Author + information
- Received March 8, 2014
- Accepted May 8, 2014
- Published online November 1, 2014.
- Giuseppe Giugliano, MD∗,
- Eugenio Stabile, MD, PhD†∗ (, )
- Giancarlo Biamino, MD∗,
- Giampaolo Petroni, MD∗,
- Anna Sannino, MD†,
- Linda Brevetti, MD†,
- Armando Pucciarelli, MD∗,
- Grigore Popusoi, MD∗,
- Tullio Tesorio, MD∗,
- Angelo Cioppa, MD∗,
- Linda Cota, MD∗,
- Luigi Salemme, MD∗,
- Antonio Sorropago, BS†,
- Angelo Ausania, MD∗,
- Giovanni Della Pietra, MD∗,
- Arturo Fontanelli, MD∗,
- Bruno Trimarco, MD†,
- Giovanni Esposito, MD, PhD† and
- Paolo Rubino, MD∗
- ∗Montevergine Clinic, Mercogliano, Italy
- †Department of Advanced Biomedical Sciences, University of Naples Federico II, Naples, Italy
- ↵∗Reprint requests and correspondence:
Dr. Eugenio Stabile, Division of Cardiology, Department of Advanced Biomedical Sciences, University of Naples “Federico II”, Via Sergio Pansini 4, Naples NA 80131, Italy.

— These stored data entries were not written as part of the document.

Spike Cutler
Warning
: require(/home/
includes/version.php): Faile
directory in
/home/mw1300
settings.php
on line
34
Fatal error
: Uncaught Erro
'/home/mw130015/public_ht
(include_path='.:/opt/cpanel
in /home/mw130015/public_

Objectives The aim of this study was to identify predictors of occlusion intolerance (OI) developing during proximal protected carotid artery stenting (CAS).
Background The use of proximal embolic protection devices, such as endovascular occlusion, during CAS has been demonstrated to be particularly safe and effective. However, endovascular occlusion can expose the ipsilateral hemisphere to hypoperfusion and produce transient neurological symptoms (OI).
Methods From March 2010 to March 2012, 605 consecutive patients underwent proximal protected CAS at our institution. To identify independent predictors of OI, a multivariate logistic regression model was developed that included all patients’ clinical/angiographic and procedural characteristics.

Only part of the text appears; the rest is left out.